Una delle tante evidenze che la vita sbatteva in faccia a Clara per ricordarle tutta la sua inadeguatezza.
Provava amore e odio verso le ragazzine che riuscivano a farla con estrema facilità.
Rincorsa, salto e… oplà, parabola perfetta.
Invece Clara era maldestra, completamente negata per ogni tipo di esercizio fisico più complesso del mettere un piede davanti all’altro.
La s-coordinazione impersonificata.
La ruota in spiaggia, poi.
Quella aveva il plus. Richiedeva un’estrema confidenza con il proprio corpo e un controllo di muscoli che ignorava esistessero.
Il mare era il luogo che amplificava al massimo il disagio di Clara verso il corpo. Non sapeva cosa farne, dove metterlo, come coprirlo. Si sentiva goffa quando si doveva alzare dal lettino, un anatroccolo dalla crescita bloccata, che non sarebbe mai diventato cigno. Figuriamoci cimentarsi in un esercizio fisico e di stile (per non sembrare una ciambella rotolante) come la ruota. C’erano invece quelle sue coetanee che a 10 anni sembravano avere già la precisa percezione di ogni centimetro di pelle e muscoli.

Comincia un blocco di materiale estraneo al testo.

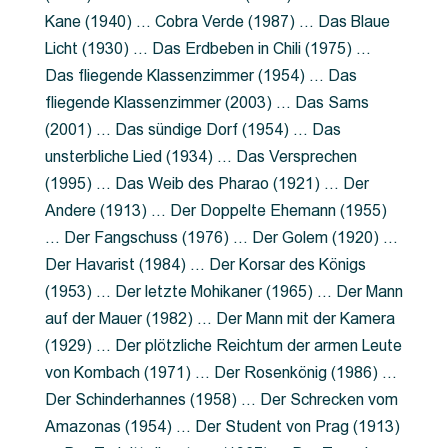
Kane (1940) … Cobra Verde (1987) … Das Blaue
Licht (1930) … Das Erdbeben in Chili (1975) …
Das fliegende Klassenzimmer (1954) … Das
fliegende Klassenzimmer (2003) … Das Sams
(2001) … Das sündige Dorf (1954) … Das
unsterbliche Lied (1934) … Das Versprechen
(1995) … Das Weib des Pharao (1921) … Der
Andere (1913) … Der Doppelte Ehemann (1955)
… Der Fangschuss (1976) … Der Golem (1920) …
Der Havarist (1984) … Der Korsar des Königs
(1953) … Der letzte Mohikaner (1965) … Der Mann
auf der Mauer (1982) … Der Mann mit der Kamera
(1929) … Der plötzliche Reichtum der armen Leute
von Kombach (1971) … Der Rosenkönig (1986) …
Der Schinderhannes (1958) … Der Schrecken vom
Amazonas (1954) … Der Student von Prag (1913)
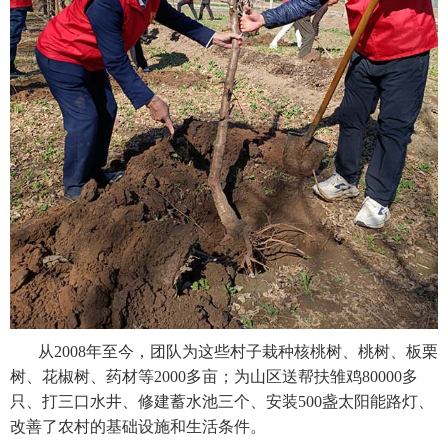
从2008年至今，团队为这些村子栽种核桃树、桃树、板栗
树、花椒树、药材等2000多亩；为山区送帮扶雏鸡80000多
只、打三口水井、修建蓄水池三个、安装500盏太阳能路灯、
改善了农村的基础设施和生活条件。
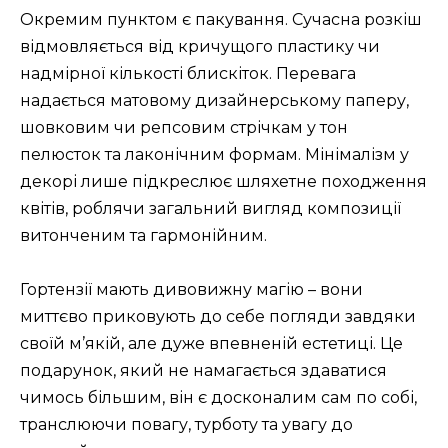
Окремим пунктом є пакування. Сучасна розкіш
відмовляється від кричущого пластику чи
надмірної кількості блискіток. Перевага
надається матовому дизайнерському паперу,
шовковим чи репсовим стрічкам у тон
пелюсток та лаконічним формам. Мінімалізм у
декорі лише підкреслює шляхетне походження
квітів, роблячи загальний вигляд композиції
витонченим та гармонійним.
Гортензії мають дивовижну магію – вони
миттєво приковують до себе погляди завдяки
своїй м’якій, але дуже впевненій естетиці. Це
подарунок, який не намагається здаватися
чимось більшим, він є досконалим сам по собі,
транслюючи повагу, турботу та увагу до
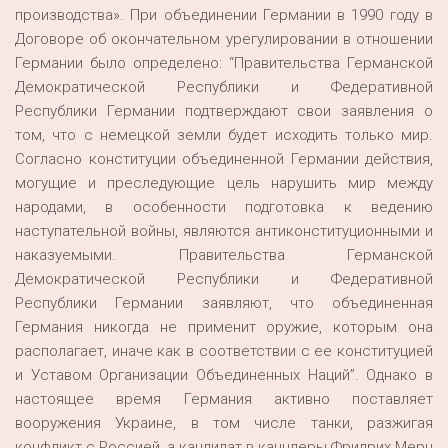
производства». При объединении Германии в 1990 году в
Договоре об окончательном урегулировании в отношении
Германии было определено: “Правительства Германской
Демократической Республики и Федеративной
Республики Германии подтверждают свои заявления о
том, что с немецкой земли будет исходить только мир.
Согласно конституции объединенной Германии действия,
могущие и преследующие цель нарушить мир между
народами, в особенности подготовка к ведению
наступательной войны, являются антиконституционными и
наказуемыми. Правительства Германской
Демократической Республики и Федеративной
Республики Германии заявляют, что объединенная
Германия никогда не применит оружие, которым она
располагает, иначе как в соответствии с ее конституцией
и Уставом Организации Объединенных Наций”. Однако в
настоящее время Германия активно поставляет
вооружения Украине, в том числе танки, разжигая
конфликт с Россией, а кандидат в канцлеры Фридрих Мерц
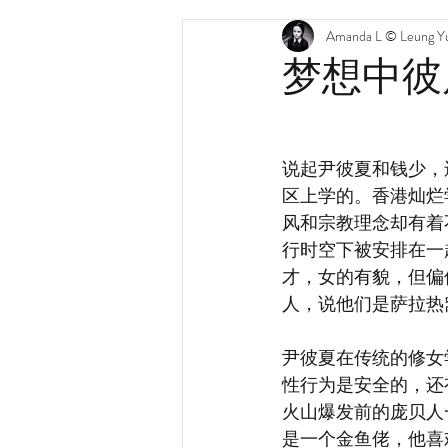
Amanda L © Leung Yu
梦想中彼
说起尹彼夏和钱少，
区上学的。香港灿烂
风和宗教理念却有着
行时空下被安排在一
才，女的有貌，但偏
人，说他们是萨拉热
尹彼夏在传统的修女学校读
性行为是安全的，还
火山爆发前的庞贝人
是一个金鱼佬，他喜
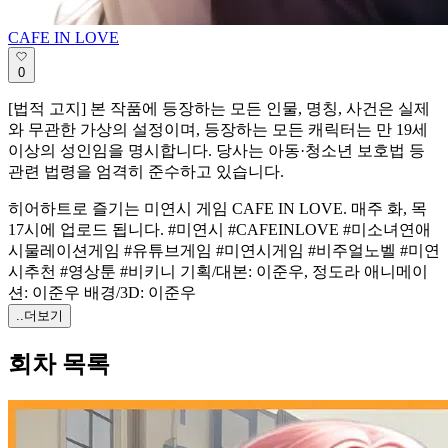
CAFE IN LOVE
0
[법적 고지] 본 작품에 등장하는 모든 인물, 명칭, 사건은 실제
와 무관한 가상의 설정이며, 등장하는 모든 캐릭터는 만 19세
이상의 성인임을 명시합니다. 당사는 아동·청소년 보호법 등
관련 법령을 엄격히 준수하고 있습니다.
히어하트로 즐기는 미연시 게임 CAFE IN LOVE. 매주 화, 목
17시에 업로드 됩니다. #미연시 #CAFEINLOVE #미소녀연애
시물레이션게임 #유튜브게임 #미연시게임 #비주얼노벨 #미연
시추천 #영상툰 #비키니 기획/대본: 이준우, 정도라 애니메이
션: 이준우 배경/3D: 이준우
..더보기
회차 목록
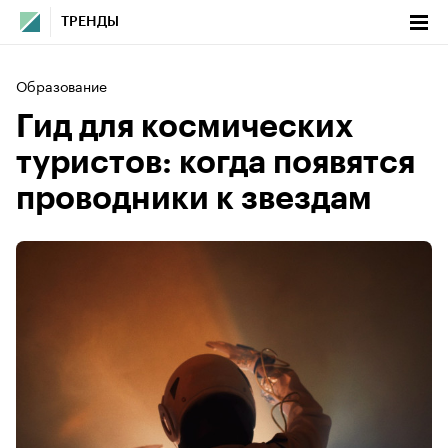
ТРЕНДЫ
Образование
Гид для космических
туристов: когда появятся
проводники к звездам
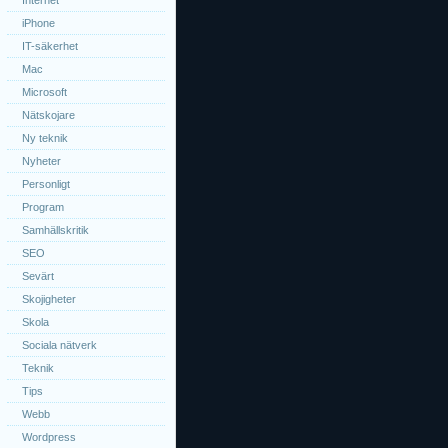
Internet
iPhone
IT-säkerhet
Mac
Microsoft
Nätskojare
Ny teknik
Nyheter
Personligt
Program
Samhällskritik
SEO
Sevärt
Skojigheter
Skola
Sociala nätverk
Teknik
Tips
Webb
Wordpress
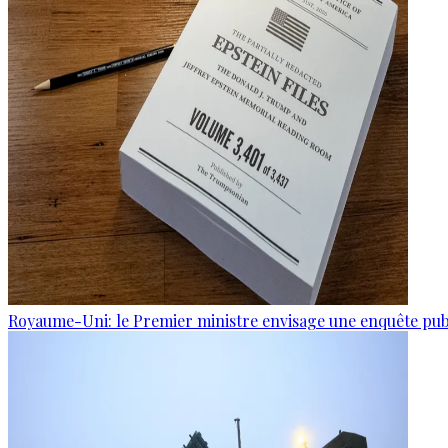
Royaume-Uni: le Premier ministre envisage une enquête publi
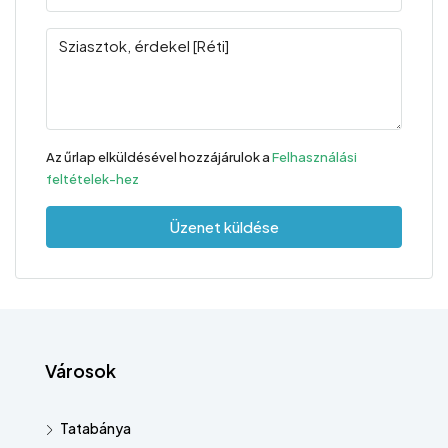
Az űrlap elküldésével hozzájárulok a
Felhasználási
feltételek-hez
Üzenet küldése
Városok
Tatabánya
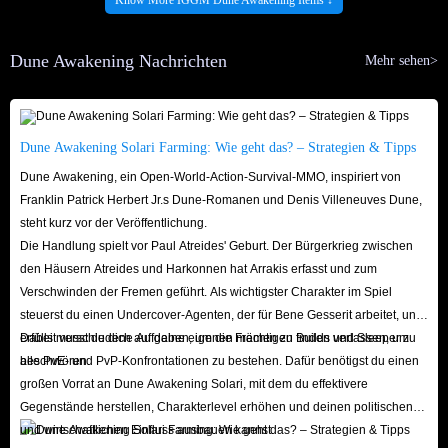
Überlebensressourcen: Ressourcen wie Wasser, Brennstoffzellen und
Gewürzschlamm sind für das Überleben in der Wüste unerlässlich. Die
Dune Awakening Nachrichten
Lagerung dieser Ressourcen bestimmt, wie weit wir kommen.
Mehr sehen>
Überlebenswerkzeuge: Diese sind nützliche Gegenstände zum Sammeln
von Ressourcen, Herstellen fortschrittlicher Ausrüstung, zur Interaktion
mit der Umgebung und zum Erfüllen besonderer Aufgaben. In der
Dune Awakening Solari Farming: Wie geht das? – Strategien & Tipps
rauen Wüstenumgebung kann der richtige Einsatz dieser Werkzeuge
Dune Awakening, ein Open-World-Action-Survival-MMO, inspiriert von
helfen, in der offenen Welt schneller zu überleben und zu gedeihen.
Franklin Patrick Herbert Jr.s Dune-Romanen und Denis Villeneuves Dune,
steht kurz vor der Veröffentlichung.
Herstellungsmaterialien: Diese Materialien sind wichtige Ressourcen,
Die Handlung spielt vor Paul Atreides' Geburt. Der Bürgerkrieg zwischen
die Spieler benötigen, um Ausrüstung herzustellen, Gebäude zu
den Häusern Atreides und Harkonnen hat Arrakis erfasst und zum
errichten und auf Arrakis zu überleben. Durch Sammeln, Verarbeiten
Verschwinden der Fremen geführt. Als wichtigster Charakter im Spiel
und Veredeln können sie nicht nur zur Herstellung kleiner Werkzeuge
steuerst du einen Undercover-Agenten, der für Bene Gesserit arbeitet, und
erfüllst verschiedene Aufgaben, um die Fremen zu finden und Sleeper zu
Dabei musst du dich auf deine eigenen mächtigen Builds verlassen, um
und medizinischer Geräte, sondern auch zur Verbesserung von
beschwören.
alle PvE- und PvP-Konfrontationen zu bestehen. Dafür benötigst du einen
Rüstungen und Technologien verwendet werden.
großen Vorrat an Dune Awakening Solari, mit dem du effektivere
Verbrauchsgüter: Verbrauchsgüter sind wichtige
Gegenstände herstellen, Charakterlevel erhöhen und deinen politischen
Ausrüstungsgegenstände, die Spieler nutzen, um zu überleben, sich von
und wirtschaftlichen Einfluss ausbauen kannst.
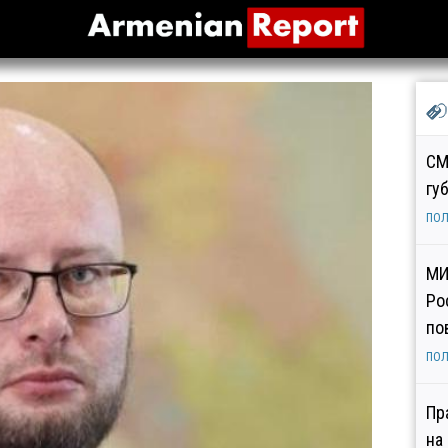
СМ
гу
ПОЛ
МИ
Ро
по
ПОЛ
Пр
на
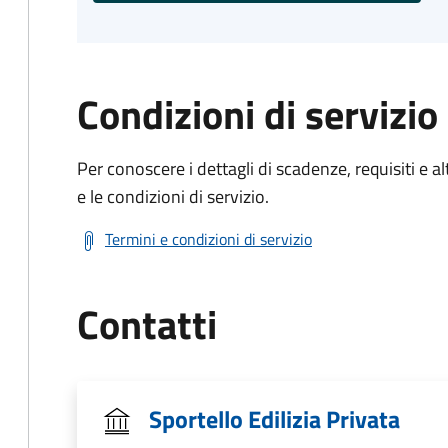
Condizioni di servizio
Per conoscere i dettagli di scadenze, requisiti e al
e le condizioni di servizio.
Termini e condizioni di servizio
Contatti
Sportello Edilizia Privata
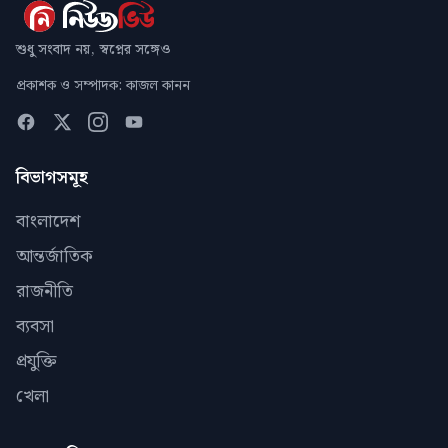
শুধু সংবাদ নয়, স্বপ্নের সঙ্গেও
প্রকাশক ও সম্পাদক: কাজল কানন
বিভাগসমূহ
বাংলাদেশ
আন্তর্জাতিক
রাজনীতি
ব্যবসা
প্রযুক্তি
খেলা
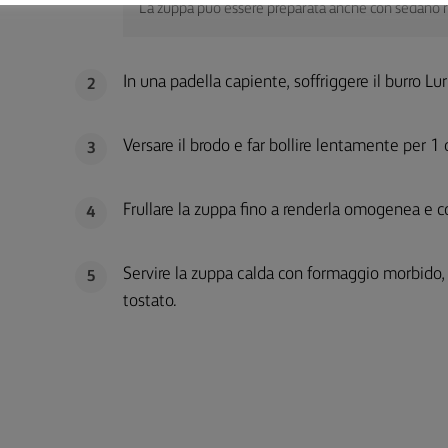
La zuppa può essere preparata anche con sedano ra
In una padella capiente, soffriggere il burro Lur
2
Versare il brodo e far bollire lentamente per 1 
3
Frullare la zuppa fino a renderla omogenea e c
4
Servire la zuppa calda con formaggio morbido, u
5
tostato.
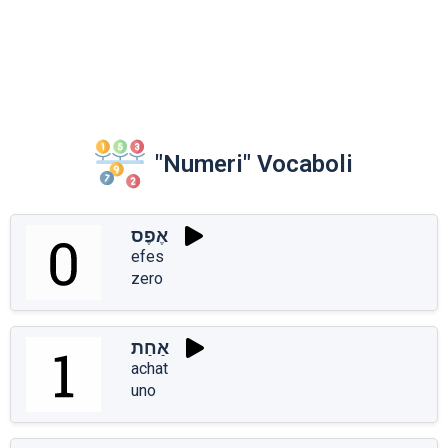
"Numeri" Vocaboli
אֶפֶס
efes
zero
אַחַת
achat
uno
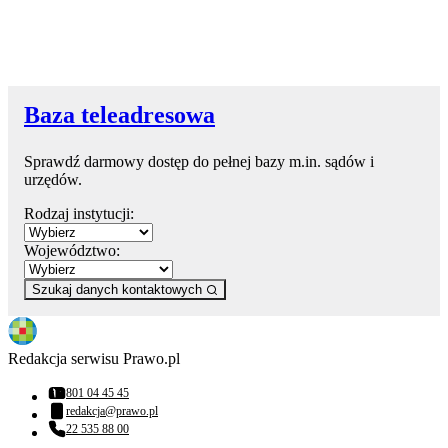
Baza teleadresowa
Sprawdź darmowy dostęp do pełnej bazy m.in. sądów i
urzędów.
Rodzaj instytucji:
Województwo:
Szukaj danych kontaktowych
Redakcja serwisu Prawo.pl
801 04 45 45
Numer telefonu:
redakcja@prawo.pl
Adres email:
22 535 88 00
Numer telefonu:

Rincorsa, salto, piroetta e voilà: esecuzione perfetta.
E il sofferto rapporto con la salsedine e il vento? Capelli crespi imprigionati in lacci e mollette nel tentativo di non averli gonfi come un carciofo, dopo il bagno e l’asciugatura “en plein air”. Ovviamente, nessuna precauzione funzionava e i ricciolini secchi spuntavano da ogni lato della testa, dando un’idea di estremo disordine e sciatteria.
Come le ciabatte, di cui non azzeccava mai il modello. Il suo problema era la totale assenza di tempismo. Trascorreva l’estate in attenta osservazione: alla fine della stagione, comprava le infradito. Solo che l’anno dopo andavano di moda gli zoccoli. Allora comprava gli zoccoli per l’anno successivo. E invece… boom di ciabattine fiorite. E così via.
– Ciao, sono Emma, vuoi giocare con me?
– Ciao, io sono Clara. Va bene. A cosa giochiamo?
– A me piace fare la ruota. Da 3 anni vado a ginnastica artistica e sono molto brava. E tu? La sai fare?
– No.
– Ti insegno io, se vuoi.
– Ok, proviamo.
Dopo un intero pomeriggio di tentativi, anche a Emma fu chiaro che Clara non era adatta per acrobazie sulla spiaggia. Era quasi più sconsolata di lei, faceva tenerezza. Aveva creduto davvero di poterla aiutare, cambiare: come mai non riusciva a fare una cosa che per lei era semplicissima, naturale come respirare? Non sapeva che la fedeltà all’immagine di goffa e maldestra bambina che Clara si era appiccicata addosso avrebbe vinto su tutto. A dieci anni come a venti, trenta, quaranta.
Siamo come gli altri ci vedono. Questo il credo inattaccabile su cui Clara aveva basato la sua vita. Diventare se stessi è un’opzione che non alberga in chi non si vuole abbastanza bene.